→ **Supplied information**:
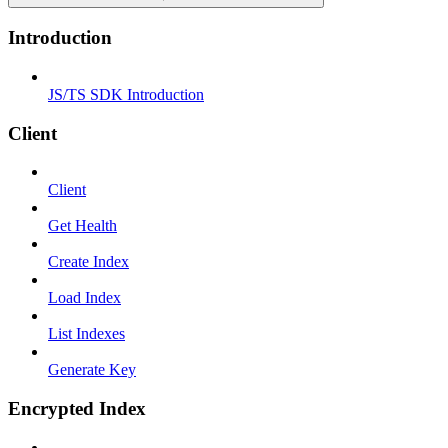
Introduction
JS/TS SDK Introduction
Client
Client
Get Health
Create Index
Load Index
List Indexes
Generate Key
Encrypted Index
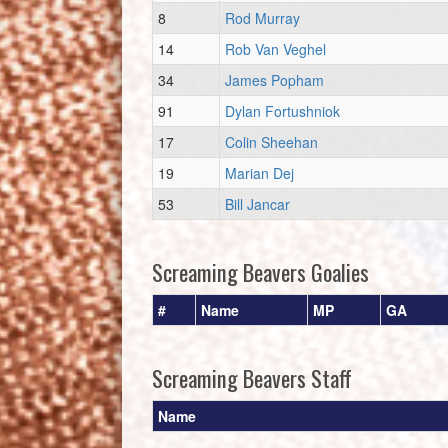
8
Rod Murray
14
Rob Van Veghel
34
James Popham
91
Dylan Fortushniok
17
Colin Sheehan
19
Marian Dej
53
Bill Jancar
Screaming Beavers Goalies
#
Name
MP
GA
Screaming Beavers Staff
Name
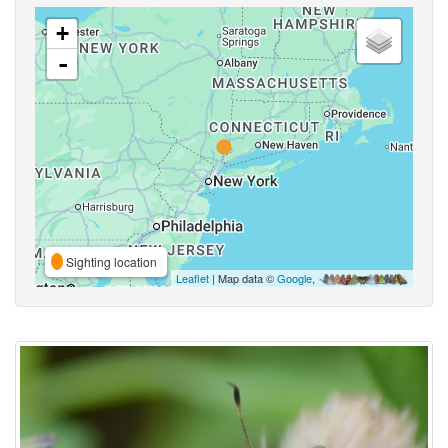
+
-
Sighting location
Leaflet
| Map data ©
Google
,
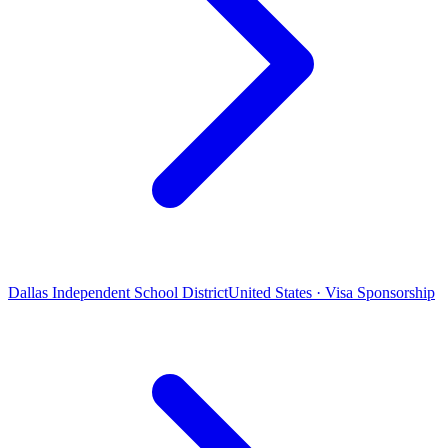
Dallas Independent School District
United States · Visa Sponsorship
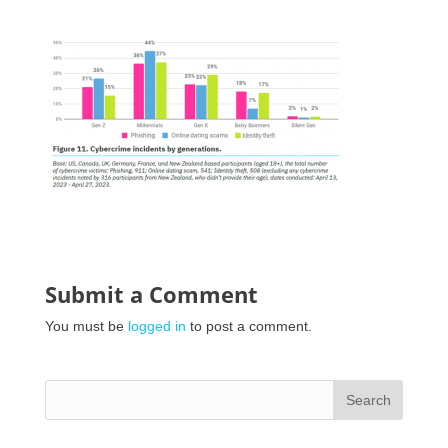
Submit a Comment
You must be
logged in
to post a comment.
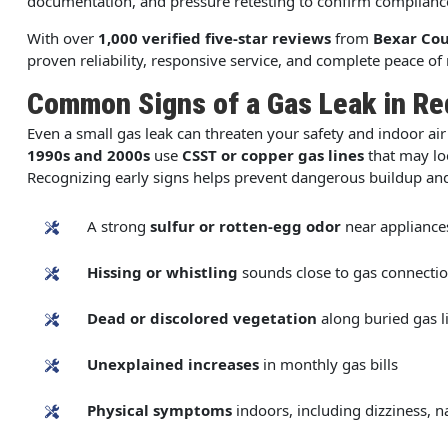
documentation, and pressure retesting to confirm complian
With over
1,000 verified five-star reviews
from
Bexar Co
proven reliability, responsive service, and complete peace of
Common Signs of a Gas Leak in R
Even a small gas leak can threaten your safety and indoor air 
1990s and 2000s
use
CSST or copper gas lines
that may lo
Recognizing early signs helps prevent dangerous buildup an
A strong
sulfur or rotten-egg odor
near appliance
Hissing or whistling
sounds close to gas connecti
Dead or discolored vegetation
along buried gas l
Unexplained increases
in monthly gas bills
Physical symptoms
indoors, including dizziness, 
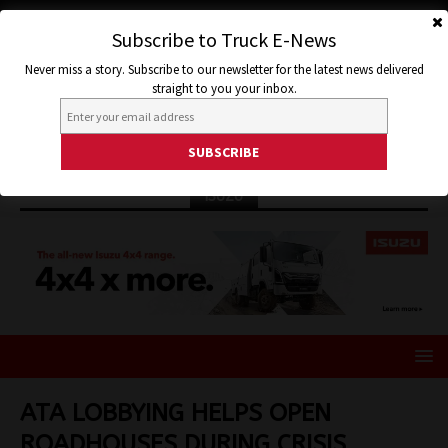
Subscribe to Truck E-News
Never miss a story. Subscribe to our newsletter for the latest news delivered
straight to you your inbox.
ISUZU
ATA LOBBYING HELPS OPEN
ROADHOUSES DURING CRISIS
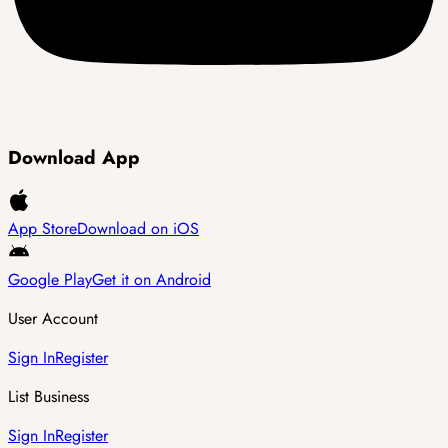
Download App
App Store
Download on iOS
Google Play
Get it on Android
User Account
Sign In
Register
List Business
Sign In
Register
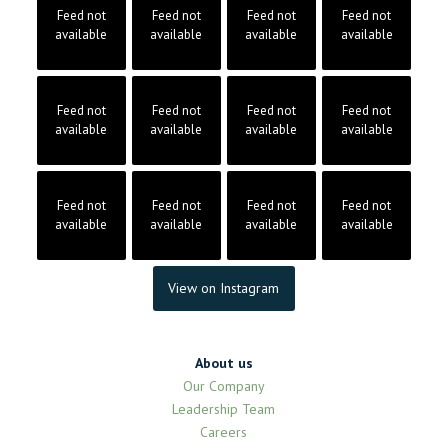
Feed not
Feed not
Feed not
Feed not
available
available
available
available
Feed not
Feed not
Feed not
Feed not
available
available
available
available
Feed not
Feed not
Feed not
Feed not
available
available
available
available
View on Instagram
About us
Our Company
Leadership Team
Careers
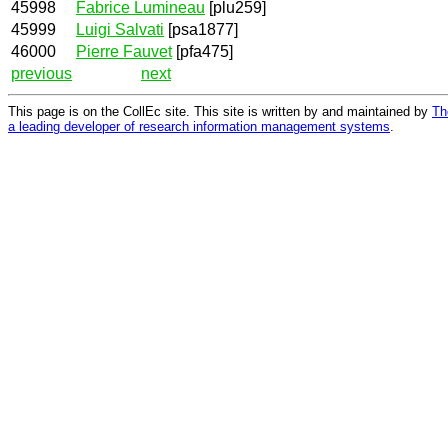
45998
Fabrice Lumineau
[plu259]
45999
Luigi Salvati
[psa1877]
46000
Pierre Fauvet
[pfa475]
previous
next
This page is on the CollEc site. This site is written by and maintained by
Th
a leading developer of research information management systems
.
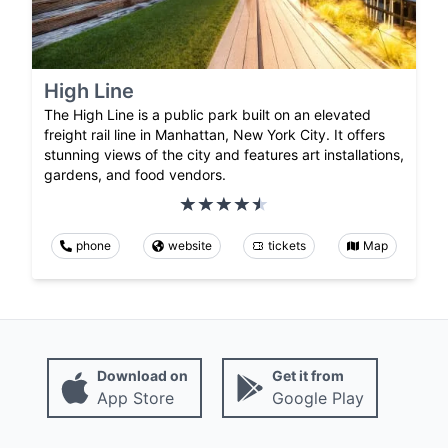
High Line
The High Line is a public park built on an elevated
freight rail line in Manhattan, New York City. It offers
stunning views of the city and features art installations,
gardens, and food vendors.
phone
website
tickets
Map
Download on
Get it from
App Store
Google Play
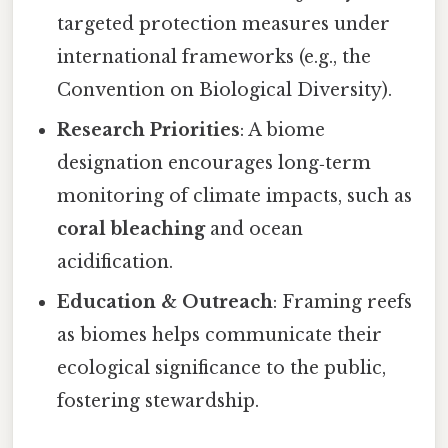
targeted protection measures under
international frameworks (e.g., the
Convention on Biological Diversity).
Research Priorities
: A biome
designation encourages long‑term
monitoring of climate impacts, such as
coral bleaching
and ocean
acidification.
Education & Outreach
: Framing reefs
as biomes helps communicate their
ecological significance to the public,
fostering stewardship.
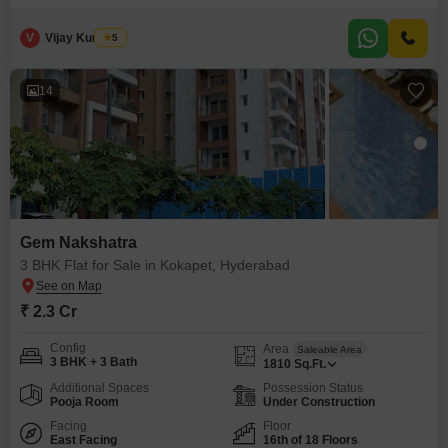
crore, this 1820 square feet residence is situated on the 15th floor of a 20-
story building, providing impressive road views and ample natural light.
Residents will enjoy access to a fantastic range
V
Vijay Kumar A
5
14
Gem Nakshatra
3 BHK Flat for Sale in Kokapet, Hyderabad
₹ 2.3 Cr
Config
Area
Saleable Area
3 BHK + 3 Bath
1810
Sq.Ft.
Additional Spaces
Possession Status
Pooja Room
Under Construction
Facing
Floor
East Facing
16th of 18 Floors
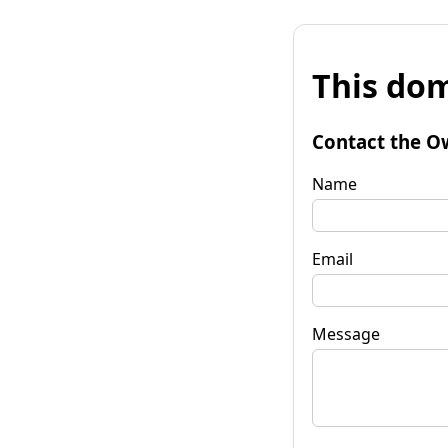
This dom
Contact the O
Name
Email
Message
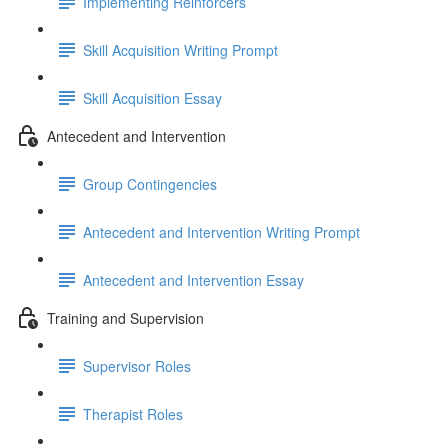
Implementing Reinforcers
Skill Acquisition Writing Prompt
Skill Acquisition Essay
Antecedent and Intervention
Group Contingencies
Antecedent and Intervention Writing Prompt
Antecedent and Intervention Essay
Training and Supervision
Supervisor Roles
Therapist Roles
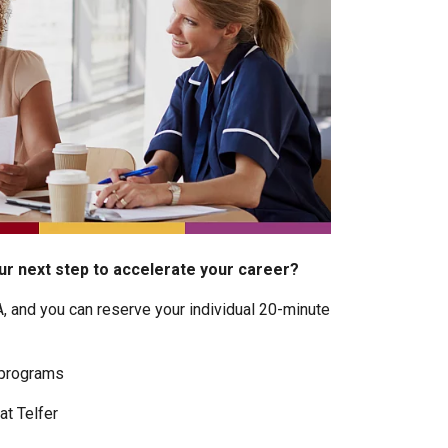
r next step to accelerate your career?
A, and you can reserve your individual 20-minute
 programs
at Telfer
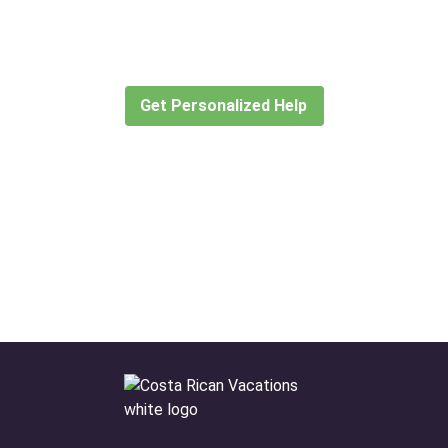
for?
Let our expert travel consultants help you
create or find the experience for you.
Get Personalized Help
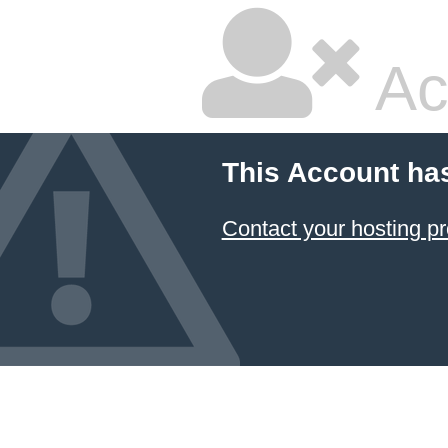
Ac
This Account ha
Contact your hosting pr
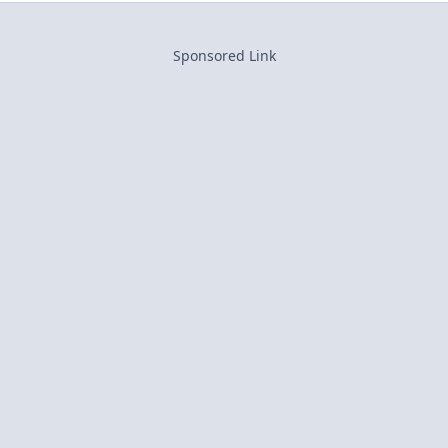
Sponsored Link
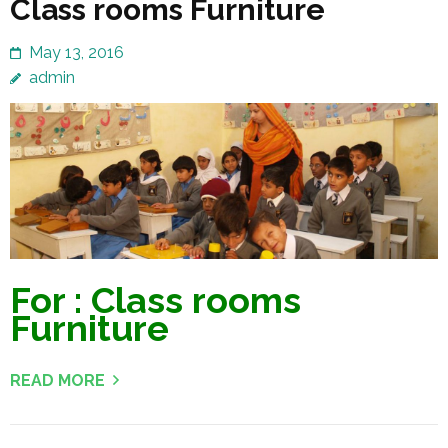
Class rooms Furniture
May 13, 2016
admin
For : Class rooms
Furniture
READ MORE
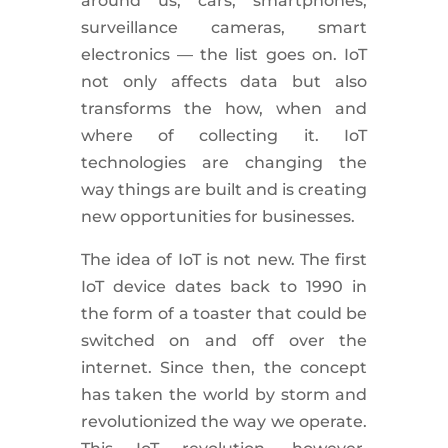
around us; cars, smartphones,
surveillance cameras, smart
electronics — the list goes on. IoT
not only affects data but also
transforms the how, when and
where of collecting it. IoT
technologies are changing the
way things are built and is creating
new opportunities for businesses.
The idea of IoT is not new. The first
IoT device dates back to 1990 in
the form of a toaster that could be
switched on and off over the
internet. Since then, the concept
has taken the world by storm and
revolutionized the way we operate.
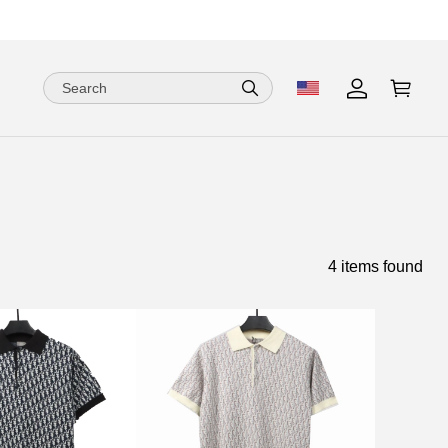
4 items found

→ **Task brief**: Copy each line from the records above that includes the string "data".

→ **Solution to the exercise**:
| Map data ©
not only affects data but also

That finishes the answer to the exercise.